No one was paying any attention, so anyone could have gone in there and taken the money.
Queenie, should we mention this to anyone or just let it go?—Ripped off
Dear Ripped,
Unless you want this to become an issue with your family every time you see any of them, let it go. But from now on make sure to lock up your money and any other valuables that could easily be taken. Lock the rooms they are in, if necessary. And if anyone asks about the security measures you have taken, tell them all why, without accusing anyone in particular. The culprits will (hopefully) get the message.
Dear Queenie,
I’m a senior citizen who recently joined a senior citizens group for the social contact, but all they seem to do is complain about the weather, their health, the food, you name it they don’t like it, and it’s depressing.
So now I’m the one who is complaining – about them!
Any suggestions, Queenie?—Gloomy Gussie
Dear Gussie,
Find another group to hang out with, one with a purpose in life such as a volunteer organisation. There is nothing like being able to help others to improve one’s own outlook on life.
Dear Queenie,
My wife and her grown-up daughter from a previous marriage are joined at the hip via telephone. The daughter calls several times a day and they talk and talk about nothing in particular. She even has called when we were on vacation and in the middle of some special vacation activity.
She always calls on my wife’s cell phone, and my wife walks with it in her hand everywhere, even around the house, so she won’t miss a call. Our other children don’t do this.
Queenie, help!—Fed up husband
Dear Fed up,
This is not uncommon between mothers and daughters who are close. As long as your stepdaughter does not call while she is driving a vehicle and your wife does not answer such a call while she is driving, and as long as you do not have to answer the phone, do not make a big thing of this. After all, things would be much worse for your wife if she and her daughter were estranged.
Dear Queenie,
My best friend doesn’t want me to date her brother because she says if we have any problems she would be caught in the middle, so her brother and I have been hanging out together without letting her know about it.
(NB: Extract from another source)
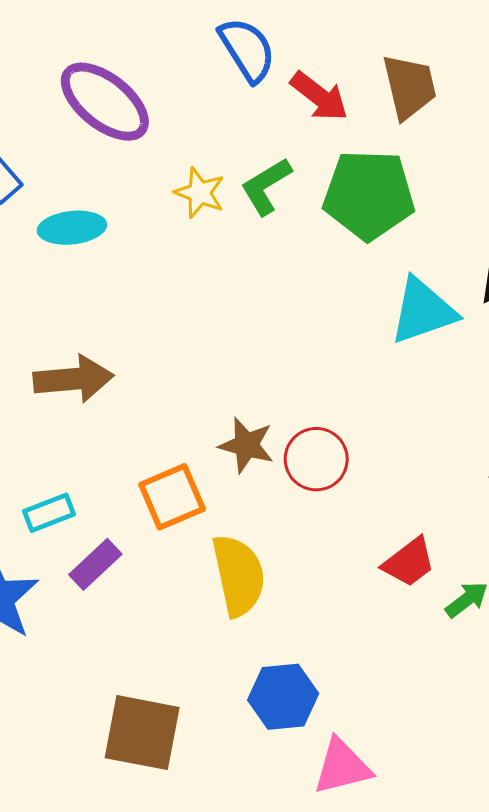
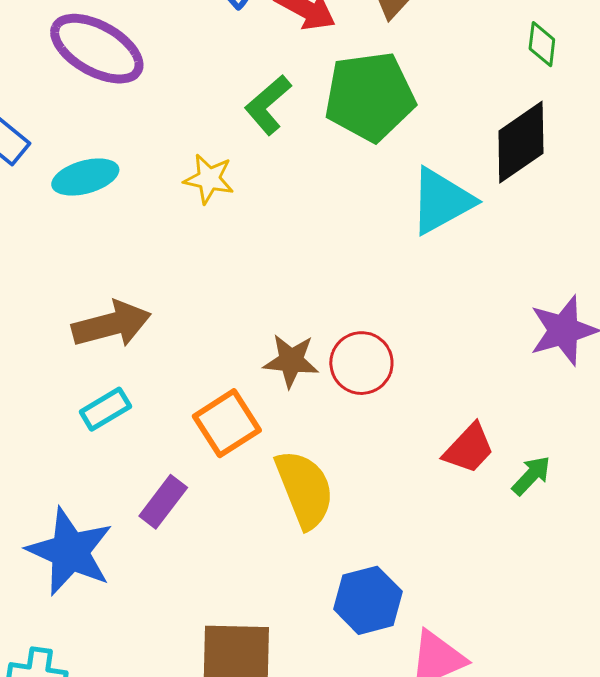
yellow star: (200, 193) -> (209, 179), moved
cyan rectangle: (49, 513) -> (105, 409), moved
Queenie, I hate keeping a secret from my friend, but I know she’ll be mad at me if she ever finds out about it. What should I do?—Secret girlfriend
Dear Girlfriend,
Your best friend’s reason for not wanting you to date her brother is more than a little bit selfish. The only ones who have a right to try to keep you and her brother apart are his parents and yours, and if they do not object, stop sneaking around and let your friend know what is going on.
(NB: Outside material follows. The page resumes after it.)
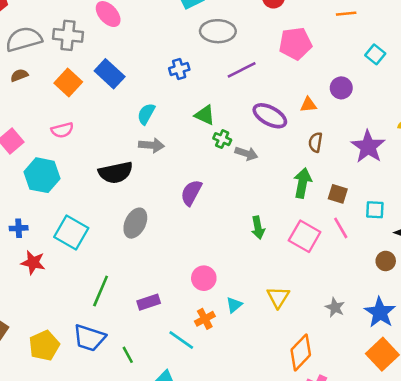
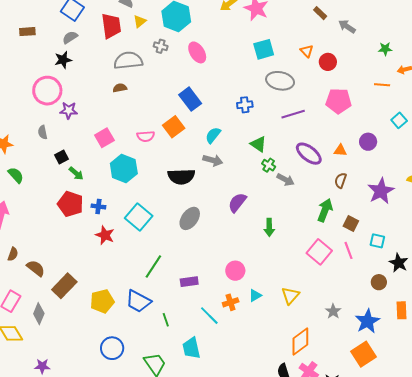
gray cross: (68, 35) -> (161, 46), moved, size x0.6
orange square: (68, 82) -> (174, 127), moved
green arrow: (258, 228) -> (269, 227), moved

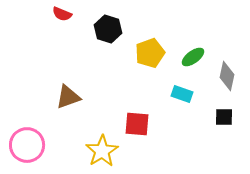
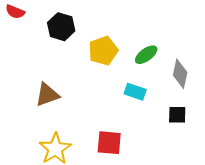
brown triangle: (68, 97) -> (47, 95), moved
red square: (137, 124) -> (109, 143), moved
And if you and her brother ever have any problems, keep her out of it.
Dear Queenie,
I’m getting ready to go to college and I have several universities to pick from. My first choice offers all the courses I want to take, but my older brother says he would be offended if I go there because it is his school’s biggest rival.
I don’t know whether it is more important to get the education I want or to keep peace in the family.
Queenie, what do you advise?—Undecided
Dear,
I advise you not to let your brother’s pettiness keep you from getting the best education you can.
As for your brother, this advice is directed at him: GROW UP!!! Would you really let a silly school rivalry interfere with your sibling’s future? If so, you deserve whatever hurt feelings you suffer.